Every office with a kitchen and a coffee maker in the world needs to deal with reordering supplies. This doesn't seem massively overpriced nor massively over-engineered. It's basically a scale that auto-presses a dash button for you.


A bag of coffee lasts about a day or 2 in our office. Half of it goes into the coffee machine. Leaving it on a scale to show that it's gone seems to have no added benefit over ordering 12 bags every month and increasing the order if it proves too little. We have under 20 employees using the office daily, so having any more would make a scale especially useless. At home a bag last over a week. If I get 4 at a time, I only need to order them once a month-ish. This product won't make much sense in either of these cases. Also, in the Netherlands there are plenty coffee subscriptions for businesses, adding a scale won't make that much of a difference.
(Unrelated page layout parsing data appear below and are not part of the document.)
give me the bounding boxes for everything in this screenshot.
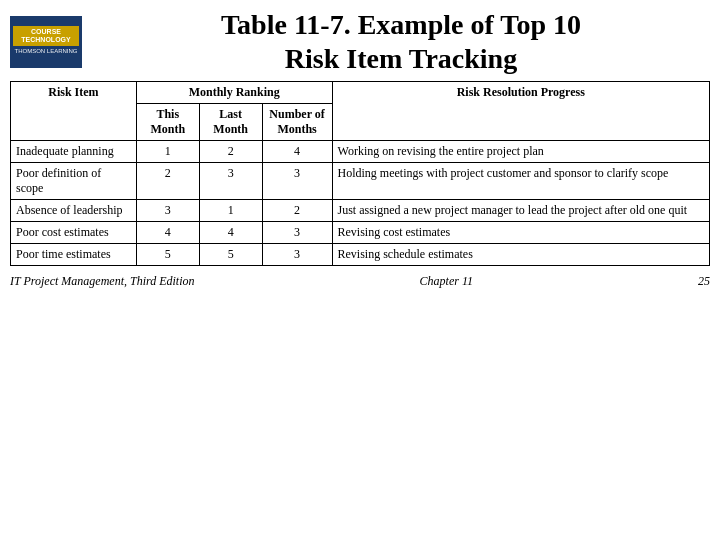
- cell-resolution: Just assigned a new project manager to l…: [332, 200, 709, 222]
- cell-num-months: 3: [262, 222, 332, 244]
- col-header-resolution: Risk Resolution Progress: [332, 82, 709, 141]
- page-title: Table 11-7. Example of Top 10 Risk Item …: [92, 8, 710, 75]
- logo-top-text: COURSE TECHNOLOGY: [13, 26, 79, 47]
- cell-num-months: 2: [262, 200, 332, 222]
- table-row: Poor time estimates553Revising schedule …: [11, 244, 710, 266]
- logo: COURSE TECHNOLOGY THOMSON LEARNING: [10, 16, 82, 68]
- cell-num-months: 3: [262, 163, 332, 200]
- table-row: Poor cost estimates443Revising cost esti…: [11, 222, 710, 244]
- footer-center: Chapter 11: [420, 274, 473, 289]
- cell-last-month: 5: [199, 244, 262, 266]
- cell-this-month: 5: [136, 244, 199, 266]
- col-header-this-month: This Month: [136, 104, 199, 141]
- cell-last-month: 3: [199, 163, 262, 200]
- cell-this-month: 4: [136, 222, 199, 244]
- cell-num-months: 4: [262, 141, 332, 163]
- page-footer: IT Project Management, Third Edition Cha…: [0, 270, 720, 293]
- table-row: Poor definition of scope233Holding meeti…: [11, 163, 710, 200]
- cell-this-month: 2: [136, 163, 199, 200]
- cell-last-month: 2: [199, 141, 262, 163]
- cell-this-month: 3: [136, 200, 199, 222]
- cell-resolution: Holding meetings with project customer a…: [332, 163, 709, 200]
- page-header: COURSE TECHNOLOGY THOMSON LEARNING Table…: [0, 0, 720, 79]
- table-row: Absence of leadership312Just assigned a …: [11, 200, 710, 222]
- cell-this-month: 1: [136, 141, 199, 163]
- title-line2: Risk Item Tracking: [285, 43, 517, 74]
- table-container: Risk Item Monthly Ranking Risk Resolutio…: [0, 79, 720, 270]
- cell-risk-item: Absence of leadership: [11, 200, 137, 222]
- col-header-risk-item: Risk Item: [11, 82, 137, 141]
- cell-risk-item: Poor time estimates: [11, 244, 137, 266]
- footer-right: 25: [698, 274, 710, 289]
- logo-bottom-text: THOMSON LEARNING: [13, 46, 79, 57]
- monthly-ranking-header: Monthly Ranking: [136, 82, 332, 104]
- table-body: Inadequate planning124Working on revisin…: [11, 141, 710, 266]
- cell-risk-item: Inadequate planning: [11, 141, 137, 163]
- cell-resolution: Working on revising the entire project p…: [332, 141, 709, 163]
- table-row: Inadequate planning124Working on revisin…: [11, 141, 710, 163]
- cell-resolution: Revising cost estimates: [332, 222, 709, 244]
- cell-num-months: 3: [262, 244, 332, 266]
- col-header-last-month: Last Month: [199, 104, 262, 141]
- cell-risk-item: Poor definition of scope: [11, 163, 137, 200]
- title-line1: Table 11-7. Example of Top 10: [221, 9, 581, 40]
- cell-resolution: Revising schedule estimates: [332, 244, 709, 266]
- cell-risk-item: Poor cost estimates: [11, 222, 137, 244]
- cell-last-month: 1: [199, 200, 262, 222]
- risk-tracking-table: Risk Item Monthly Ranking Risk Resolutio…: [10, 81, 710, 266]
- col-header-num-months: Number of Months: [262, 104, 332, 141]
- footer-left: IT Project Management, Third Edition: [10, 274, 195, 289]
- cell-last-month: 4: [199, 222, 262, 244]
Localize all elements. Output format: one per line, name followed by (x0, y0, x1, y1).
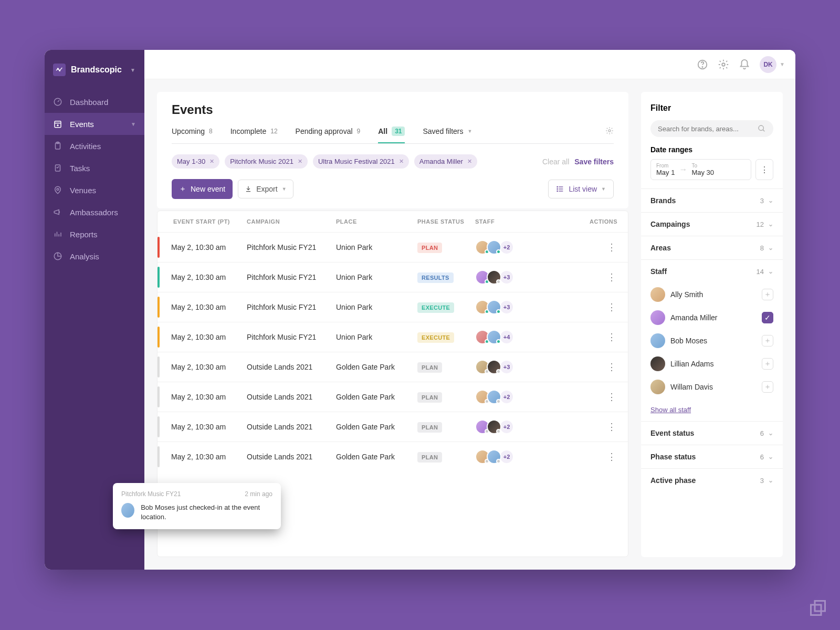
filter-search[interactable] (650, 120, 773, 137)
tab-saved-filters[interactable]: Saved filters▼ (423, 127, 472, 143)
more-actions-icon[interactable]: ⋮ (607, 332, 617, 342)
staff-checkbox[interactable]: ✓ (762, 312, 773, 323)
cell-actions: ⋮ (543, 391, 617, 403)
staff-filter-item[interactable]: Ally Smith ＋ (650, 283, 773, 306)
table-row[interactable]: May 2, 10:30 am Outside Lands 2021 Golde… (158, 352, 628, 382)
filter-section-staff[interactable]: Staff 14 ⌄ (641, 259, 783, 283)
table-row[interactable]: May 2, 10:30 am Outside Lands 2021 Golde… (158, 412, 628, 442)
cell-start: May 2, 10:30 am (171, 243, 247, 251)
filter-section-campaigns[interactable]: Campaings 12 ⌄ (641, 212, 783, 236)
staff-more-count[interactable]: +3 (499, 300, 514, 314)
staff-list: Ally Smith ＋ Amanda Miller ✓ Bob Moses ＋… (641, 283, 783, 403)
search-input[interactable] (658, 125, 753, 133)
save-filters-link[interactable]: Save filters (574, 158, 614, 166)
staff-more-count[interactable]: +2 (499, 449, 514, 464)
staff-more-count[interactable]: +3 (499, 360, 514, 374)
filter-chip[interactable]: May 1-30✕ (172, 154, 219, 169)
table-row[interactable]: May 2, 10:30 am Pitchfork Music FY21 Uni… (158, 292, 628, 322)
filter-section-areas[interactable]: Areas 8 ⌄ (641, 236, 783, 259)
staff-more-count[interactable]: +3 (499, 270, 514, 285)
help-icon[interactable] (697, 59, 708, 70)
more-actions-icon[interactable]: ⋮ (607, 272, 617, 282)
sidebar-item-ambassadors[interactable]: Ambassadors (45, 201, 144, 223)
filter-chip[interactable]: Ultra Music Festival 2021✕ (313, 154, 409, 169)
chevron-down-icon: ▼ (130, 67, 135, 73)
cell-actions: ⋮ (543, 361, 617, 373)
tab-all[interactable]: All31 (378, 127, 405, 143)
new-event-button[interactable]: ＋ New event (172, 179, 233, 199)
staff-more-count[interactable]: +4 (499, 330, 514, 344)
tab-label: All (378, 127, 387, 135)
staff-checkbox[interactable]: ＋ (762, 335, 773, 346)
col-staff: STAFF (475, 218, 543, 225)
user-menu[interactable]: DK ▼ (760, 56, 785, 73)
staff-more-count[interactable]: +2 (499, 419, 514, 434)
staff-filter-item[interactable]: Bob Moses ＋ (650, 329, 773, 352)
more-actions-icon[interactable]: ⋮ (607, 362, 617, 372)
section-count: 6 (760, 453, 764, 461)
clear-all-link[interactable]: Clear all (542, 158, 569, 166)
filter-section-active-phase[interactable]: Active phase 3 ⌄ (641, 468, 783, 492)
filter-section-event-status[interactable]: Event status 6 ⌄ (641, 421, 783, 445)
staff-filter-item[interactable]: Lillian Adams ＋ (650, 352, 773, 375)
tab-pending-approval[interactable]: Pending approval9 (296, 127, 361, 143)
date-range-label: Date ranges (641, 145, 783, 159)
tab-upcoming[interactable]: Upcoming8 (172, 127, 213, 143)
date-more-button[interactable]: ⋮ (755, 159, 773, 180)
show-all-staff-link[interactable]: Show all staff (641, 403, 783, 421)
close-icon[interactable]: ✕ (467, 158, 472, 165)
more-actions-icon[interactable]: ⋮ (607, 302, 617, 312)
close-icon[interactable]: ✕ (209, 158, 214, 165)
bell-icon[interactable] (739, 59, 750, 70)
download-icon (245, 185, 252, 193)
tab-count: 31 (392, 127, 405, 136)
table-row[interactable]: May 2, 10:30 am Pitchfork Music FY21 Uni… (158, 232, 628, 262)
close-icon[interactable]: ✕ (399, 158, 404, 165)
table-row[interactable]: May 2, 10:30 am Pitchfork Music FY21 Uni… (158, 262, 628, 292)
filter-section-phase-status[interactable]: Phase status 6 ⌄ (641, 445, 783, 468)
close-icon[interactable]: ✕ (298, 158, 302, 165)
table-row[interactable]: May 2, 10:30 am Outside Lands 2021 Golde… (158, 382, 628, 412)
cell-phase: PLAN (417, 393, 475, 401)
sidebar-item-tasks[interactable]: Tasks (45, 157, 144, 179)
staff-checkbox[interactable]: ＋ (762, 381, 773, 393)
tab-count: 9 (357, 128, 361, 135)
button-label: Export (256, 185, 277, 193)
sidebar-item-reports[interactable]: Reports (45, 223, 144, 245)
export-button[interactable]: Export ▼ (238, 180, 293, 198)
filter-chip[interactable]: Amanda Miller✕ (414, 154, 477, 169)
staff-more-count[interactable]: +2 (499, 390, 514, 404)
staff-name: Ally Smith (670, 290, 757, 299)
brand-selector[interactable]: Brandscopic ▼ (45, 57, 144, 91)
tab-incomplete[interactable]: Incomplete12 (230, 127, 278, 143)
sidebar-item-analysis[interactable]: Analysis (45, 245, 144, 267)
filter-section-brands[interactable]: Brands 3 ⌄ (641, 188, 783, 212)
staff-more-count[interactable]: +2 (499, 240, 514, 255)
staff-checkbox[interactable]: ＋ (762, 289, 773, 300)
more-actions-icon[interactable]: ⋮ (607, 242, 617, 253)
view-switcher[interactable]: List view ▼ (548, 180, 614, 198)
notification-toast[interactable]: Pitchfork Music FY21 2 min ago Bob Moses… (113, 483, 281, 529)
more-actions-icon[interactable]: ⋮ (607, 422, 617, 432)
tab-label: Saved filters (423, 127, 463, 135)
staff-name: Willam Davis (670, 383, 757, 391)
table-row[interactable]: May 2, 10:30 am Pitchfork Music FY21 Uni… (158, 322, 628, 352)
gear-icon[interactable] (718, 59, 729, 70)
staff-filter-item[interactable]: Amanda Miller ✓ (650, 306, 773, 329)
more-actions-icon[interactable]: ⋮ (607, 392, 617, 402)
page-title: Events (172, 102, 614, 117)
sidebar-item-venues[interactable]: Venues (45, 179, 144, 201)
staff-checkbox[interactable]: ＋ (762, 358, 773, 370)
filter-title: Filter (641, 103, 783, 120)
more-actions-icon[interactable]: ⋮ (607, 452, 617, 462)
sidebar-item-dashboard[interactable]: Dashboard (45, 91, 144, 113)
sidebar-item-activities[interactable]: Activities (45, 135, 144, 157)
cell-staff: +4 (475, 330, 543, 344)
filter-chip[interactable]: Pitchfork Music 2021✕ (225, 154, 308, 169)
date-range-picker[interactable]: From May 1 → To May 30 (650, 159, 751, 180)
table-row[interactable]: May 2, 10:30 am Outside Lands 2021 Golde… (158, 442, 628, 471)
user-avatar: DK (760, 56, 776, 73)
sidebar-item-events[interactable]: Events▼ (45, 113, 144, 135)
staff-filter-item[interactable]: Willam Davis ＋ (650, 375, 773, 398)
tabs-settings-icon[interactable] (605, 127, 614, 143)
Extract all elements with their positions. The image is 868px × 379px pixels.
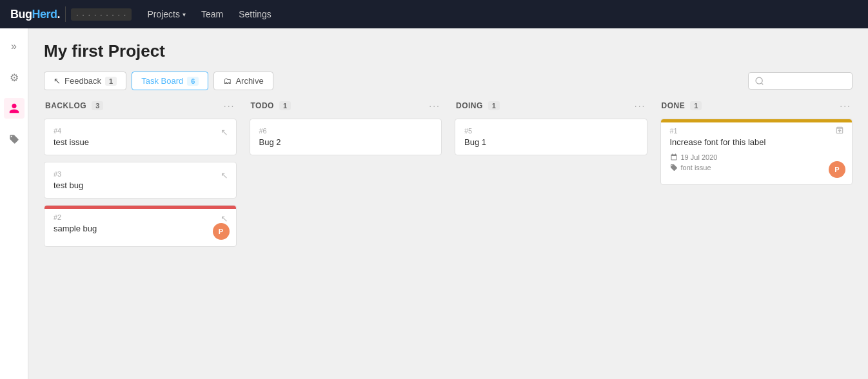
nav-divider: [65, 6, 66, 22]
kanban-board: BACKLOG 3 ··· #4 test issue ↖ #3 test bu…: [44, 101, 853, 247]
column-backlog-header: BACKLOG 3 ···: [44, 101, 237, 111]
sidebar-icon-settings[interactable]: ⚙: [4, 67, 25, 88]
backlog-cards: #4 test issue ↖ #3 test bug ↖ #2 sample …: [44, 119, 237, 247]
sidebar-icon-collapse[interactable]: »: [4, 36, 25, 57]
card-priority-bar: [661, 119, 853, 122]
tab-archive[interactable]: 🗂 Archive: [213, 72, 273, 90]
done-menu[interactable]: ···: [840, 101, 851, 111]
column-done-header: DONE 1 ···: [660, 101, 853, 111]
navbar: BugHerd. · · · · · · · · · Projects ▾ Te…: [0, 0, 868, 28]
main-content: My first Project ↖ Feedback 1 Task Board…: [28, 28, 868, 379]
card-footer: 19 Jul 2020 font issue: [670, 153, 843, 171]
todo-menu[interactable]: ···: [429, 101, 440, 111]
logo[interactable]: BugHerd.: [10, 8, 60, 21]
table-row[interactable]: #1 Increase font for this label 19 Jul 2…: [660, 119, 853, 185]
archive-icon: 🗂: [223, 76, 232, 86]
tab-feedback[interactable]: ↖ Feedback 1: [44, 72, 126, 90]
avatar: P: [829, 161, 845, 178]
doing-menu[interactable]: ···: [635, 101, 646, 111]
table-row[interactable]: #6 Bug 2: [250, 119, 442, 155]
search-input[interactable]: [768, 76, 845, 86]
workspace-label[interactable]: · · · · · · · · ·: [71, 8, 132, 21]
backlog-menu[interactable]: ···: [224, 101, 235, 111]
doing-cards: #5 Bug 1: [455, 119, 647, 155]
app-layout: » ⚙ My first Project ↖ Feedback 1 Task B…: [0, 28, 868, 379]
column-todo: TODO 1 ··· #6 Bug 2: [250, 101, 442, 155]
avatar: P: [213, 223, 230, 240]
pin-icon: ↖: [221, 213, 228, 224]
projects-arrow-icon: ▾: [182, 11, 186, 18]
column-done: DONE 1 ··· #1 Increase font for this lab…: [660, 101, 853, 185]
table-row[interactable]: #2 sample bug ↖ P: [44, 205, 237, 247]
pin-icon: ↖: [221, 170, 228, 180]
tag-small-icon: [670, 164, 678, 171]
card-tag: font issue: [670, 164, 843, 171]
page-title: My first Project: [44, 41, 853, 61]
nav-team[interactable]: Team: [201, 9, 223, 19]
column-backlog: BACKLOG 3 ··· #4 test issue ↖ #3 test bu…: [44, 101, 237, 247]
pin-icon: ↖: [221, 127, 228, 137]
tabs-bar: ↖ Feedback 1 Task Board 6 🗂 Archive: [44, 72, 853, 90]
sidebar-icon-tag[interactable]: [4, 129, 25, 150]
table-row[interactable]: #5 Bug 1: [455, 119, 647, 155]
table-row[interactable]: #3 test bug ↖: [44, 162, 237, 199]
brand: BugHerd. · · · · · · · · ·: [10, 6, 132, 22]
archive-card-icon: [835, 126, 844, 137]
column-doing: DOING 1 ··· #5 Bug 1: [455, 101, 647, 155]
calendar-icon: [670, 153, 678, 161]
feedback-icon: ↖: [54, 76, 61, 86]
todo-cards: #6 Bug 2: [250, 119, 442, 155]
nav-projects[interactable]: Projects ▾: [147, 9, 186, 19]
column-doing-header: DOING 1 ···: [455, 101, 647, 111]
card-date: 19 Jul 2020: [670, 153, 843, 161]
sidebar: » ⚙: [0, 28, 28, 379]
done-cards: #1 Increase font for this label 19 Jul 2…: [660, 119, 853, 185]
nav-settings[interactable]: Settings: [239, 9, 271, 19]
search-icon: [755, 77, 764, 86]
card-priority-bar: [44, 206, 236, 209]
tab-taskboard[interactable]: Task Board 6: [132, 72, 208, 90]
table-row[interactable]: #4 test issue ↖: [44, 119, 237, 155]
column-todo-header: TODO 1 ···: [250, 101, 442, 111]
search-box[interactable]: [748, 72, 853, 90]
sidebar-icon-people[interactable]: [4, 98, 25, 119]
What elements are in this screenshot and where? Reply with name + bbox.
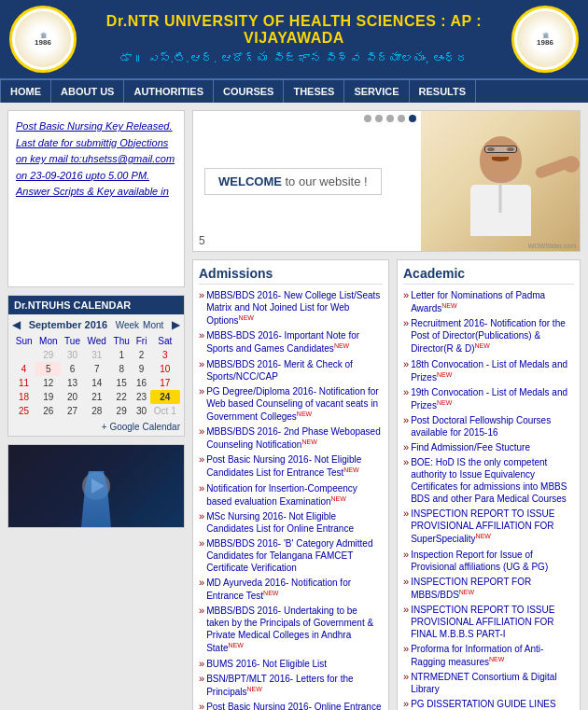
cal-day[interactable]: 2 xyxy=(133,348,149,362)
google-calendar-link[interactable]: + Google Calendar xyxy=(12,422,180,432)
cal-day[interactable]: 8 xyxy=(110,362,133,376)
cal-day[interactable]: 15 xyxy=(110,376,133,390)
dot-4[interactable] xyxy=(398,115,405,122)
announce-link[interactable]: Post Basic Nursing Key Released. Last da… xyxy=(16,120,175,197)
cal-day[interactable]: 18 xyxy=(12,390,35,404)
cal-day[interactable]: 9 xyxy=(133,362,149,376)
academic-link-14[interactable]: PG DISSERTATION GUIDE LINES xyxy=(411,698,556,710)
cal-day[interactable]: 29 xyxy=(110,404,133,418)
cal-day[interactable]: 11 xyxy=(12,376,35,390)
academic-section: Academic » Letter for Nominations of Pad… xyxy=(397,259,581,710)
academic-link-9[interactable]: Inspection Report for Issue of Provision… xyxy=(411,549,574,573)
cal-day[interactable]: 13 xyxy=(61,376,83,390)
academic-link-4[interactable]: 19th Convocation - List of Medals and Pr… xyxy=(411,386,574,411)
admissions-link-9[interactable]: MBBS/BDS 2016- 'B' Category Admitted Can… xyxy=(206,537,383,574)
admissions-link-7[interactable]: Notification for Insertion-Compeency bas… xyxy=(206,482,383,508)
nav-theses[interactable]: THESES xyxy=(284,80,344,103)
nav-authorities[interactable]: AUTHORITIES xyxy=(124,80,214,103)
cal-day[interactable]: 24 xyxy=(150,390,180,404)
cal-day[interactable]: 21 xyxy=(84,390,110,404)
list-item: » INSPECTION REPORT TO ISSUE PROVISIONAL… xyxy=(403,604,574,640)
admissions-link-3[interactable]: MBBS/BDS 2016- Merit & Check of Sports/N… xyxy=(206,358,383,383)
academic-link-2[interactable]: Recruitment 2016- Notification for the P… xyxy=(411,317,574,355)
cal-day[interactable]: 19 xyxy=(35,390,61,404)
admissions-link-4[interactable]: PG Degree/Diploma 2016- Notification for… xyxy=(206,385,383,423)
dot-2[interactable] xyxy=(375,115,383,122)
calendar-box: Dr.NTRUHS CALENDAR ◀ September 2016 Week… xyxy=(7,295,185,437)
cal-day[interactable]: 4 xyxy=(12,362,35,376)
cal-day[interactable]: 27 xyxy=(61,404,83,418)
cal-day[interactable]: 20 xyxy=(61,390,83,404)
nav-home[interactable]: HOME xyxy=(0,80,51,103)
list-item: » Proforma for Information of Anti-Raggi… xyxy=(403,643,574,668)
academic-link-7[interactable]: BOE: HoD IS the only competent authority… xyxy=(411,456,574,505)
cal-day[interactable]: 28 xyxy=(84,404,110,418)
cal-day[interactable]: 22 xyxy=(110,390,133,404)
admissions-link-6[interactable]: Post Basic Nursing 2016- Not Eligible Ca… xyxy=(206,453,383,479)
academic-link-5[interactable]: Post Doctoral Fellowship Courses availab… xyxy=(411,414,574,439)
bullet-icon: » xyxy=(199,510,204,522)
academic-link-6[interactable]: Find Admission/Fee Stucture xyxy=(411,441,530,453)
cal-day[interactable]: 17 xyxy=(150,376,180,390)
admissions-link-10[interactable]: MD Ayurveda 2016- Notification for Entra… xyxy=(206,577,383,602)
cal-day[interactable] xyxy=(12,348,35,362)
bullet-icon: » xyxy=(199,425,204,437)
cal-day[interactable]: 23 xyxy=(133,390,149,404)
cal-day[interactable]: 10 xyxy=(150,362,180,376)
cal-week-1: 29 30 31 1 2 3 xyxy=(12,348,180,362)
admissions-link-8[interactable]: MSc Nursing 2016- Not Eligible Candidate… xyxy=(206,510,383,535)
cal-day[interactable]: 6 xyxy=(61,362,83,376)
bullet-icon: » xyxy=(403,671,409,682)
academic-works-column: Academic » Letter for Nominations of Pad… xyxy=(397,259,581,710)
cal-day[interactable]: 12 xyxy=(35,376,61,390)
admissions-link-5[interactable]: MBBS/BDS 2016- 2nd Phase Webopased Couns… xyxy=(206,425,383,451)
month-label[interactable]: Mont xyxy=(143,320,163,330)
admissions-link-11[interactable]: MBBS/BDS 2016- Undertaking to be taken b… xyxy=(206,605,383,654)
nav-courses[interactable]: COURSES xyxy=(214,80,284,103)
video-box[interactable] xyxy=(7,444,185,528)
cal-day[interactable]: 29 xyxy=(35,348,61,362)
dot-1[interactable] xyxy=(364,115,371,122)
cal-day[interactable]: 7 xyxy=(84,362,110,376)
academic-link-1[interactable]: Letter for Nominations of Padma AwardsNE… xyxy=(411,289,574,314)
nav-results[interactable]: RESULTS xyxy=(410,80,477,103)
bullet-icon: » xyxy=(403,643,409,654)
academic-link-13[interactable]: NTRMEDNET Consortium & Digital Library xyxy=(411,671,574,695)
admissions-link-1[interactable]: MBBS/BDS 2016- New College List/Seats Ma… xyxy=(206,289,383,327)
dot-3[interactable] xyxy=(386,115,394,122)
dot-5[interactable] xyxy=(409,115,416,122)
nav-service[interactable]: SERVICE xyxy=(344,80,409,103)
cal-day[interactable]: 3 xyxy=(150,348,180,362)
bullet-icon: » xyxy=(199,453,204,465)
cal-day[interactable]: Oct 1 xyxy=(150,404,180,418)
list-item: » BSN/BPT/MLT 2016- Letters for the Prin… xyxy=(199,673,383,698)
academic-link-3[interactable]: 18th Convocation - List of Medals and Pr… xyxy=(411,358,574,383)
cal-week-2: 4 5 6 7 8 9 10 xyxy=(12,362,180,376)
cal-day[interactable]: 30 xyxy=(61,348,83,362)
logo-right: 🏛️ 1986 xyxy=(511,6,579,73)
cal-day[interactable]: 16 xyxy=(133,376,149,390)
admissions-link-12[interactable]: BUMS 2016- Not Eligible List xyxy=(206,658,327,670)
list-item: » 18th Convocation - List of Medals and … xyxy=(403,358,574,383)
cal-th-sat: Sat xyxy=(150,334,180,348)
cal-day[interactable]: 14 xyxy=(84,376,110,390)
nav-about[interactable]: ABOUT US xyxy=(51,80,124,103)
bullet-icon: » xyxy=(199,673,204,684)
academic-link-11[interactable]: INSPECTION REPORT TO ISSUE PROVISIONAL A… xyxy=(411,604,574,640)
admissions-link-13[interactable]: BSN/BPT/MLT 2016- Letters for the Princi… xyxy=(206,673,383,698)
admissions-link-2[interactable]: MBBS-BDS 2016- Important Note for Sports… xyxy=(206,329,383,355)
calendar-month: September 2016 xyxy=(29,319,107,330)
cal-day[interactable]: 1 xyxy=(110,348,133,362)
admissions-link-14[interactable]: Post Basic Nursing 2016- Online Entrance… xyxy=(206,701,383,710)
academic-link-12[interactable]: Proforma for Information of Anti-Ragging… xyxy=(411,643,574,668)
cal-next[interactable]: ▶ xyxy=(172,318,180,331)
cal-day[interactable]: 25 xyxy=(12,404,35,418)
week-label[interactable]: Week xyxy=(116,320,139,330)
cal-day[interactable]: 26 xyxy=(35,404,61,418)
cal-day[interactable]: 5 xyxy=(35,362,61,376)
academic-link-10[interactable]: INSPECTION REPORT FOR MBBS/BDSNEW xyxy=(411,576,574,601)
cal-day[interactable]: 30 xyxy=(133,404,149,418)
cal-day[interactable]: 31 xyxy=(84,348,110,362)
cal-prev[interactable]: ◀ xyxy=(12,318,21,331)
academic-link-8[interactable]: INSPECTION REPORT TO ISSUE PROVISIONAL A… xyxy=(411,508,574,545)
I stick with my point that it solves a purely SV problem like Juicero did, it makes no sense to me at scale. (Pun not intended.)


you just spent a minute typing out a list of problems that could be solved by their product? stocking,having to vary orders based on usage(that you can't track but very well could with this product)

also juicero didn't "make" juice it just pushed it out of a bag into a glass, this is doing actual analytics and inventory management.


Reading this comment page I honestly feel like I’m in an episode of Silicon Valley


Food waste is a real problem. If perishables are repurchased automatically, that reduces the amount you need to buy at once, which in turn reduces the amount that can go bad. This problem extends far beyond the Bay Area.


Until you eat out for a week, because life happened, and all that stuff that got delivered goes bad. I don't think adding a scale for coffee changes anything about food waste.


Our most vocal and happy customers are regular people who live in the suburbs of Seattle. I've asked a lot of them and most aren't super into gadgets.


What's your plan to scale this? Do you think running out of coffee beans is an issue on international scale or just national?